By Peter Bushnell, 11th December 2011

In Greenland, the longline fishery targeting halibut (Reinhardtius hippoglossoides) is plagued by a substantial bycatch of Greenland sharks (Somniosus microcephalus). This has led to a bounty for shark hearts as proof of their elimination. We went to Greenland in May to test if electropositive (EP) metals in close proximity to baited hooks could be used as a shark deterrent, an approach that we successfully used on sandbar sharks in Virginia. Although there was still a foot of snow on the ground and pack- ice choked the harbors, we were still able to push out through the ice chunks to set longlines in open waters. During the two weeks there we set 40 longlines (410 hooks) and caught 25 sharks. Unfortunately, the presence of EP metal above a baited hook did not appear to generate enough of an electric field to deter Greenland sharks, as we caught just as many sharks on EP equipped hooks as with hooks with pieces of plastic (visual controls). While this is a bit of a disappointment it is not a complete surprise as it has been reported to be ineffective with spiny dogfish and various species of rays.

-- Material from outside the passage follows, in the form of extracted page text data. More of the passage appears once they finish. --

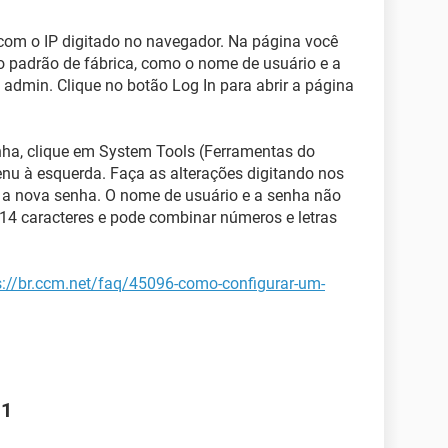
 com o IP digitado no navegador. Na página você
o padrão de fábrica, como o nome de usuário e a
 admin. Clique no botão Log In para abrir a página
enha, clique em System Tools (Ferramentas do
u à esquerda. Faça as alterações digitando nos
a nova senha. O nome de usuário e a senha não
4 caracteres e pode combinar números e letras
s://br.ccm.net/faq/45096-como-configurar-um-
.1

We came away from this experience with a great deal of respect for these very large, but docile creatures. Although their teeth are very small, the dermal denticles on their skin are widely separated and stick straight up much like the surface of a wood rasp. The day I inadvertently handled a shark on the longline without my gloves on, I lacerated the back of my hand just by brushing against the skin.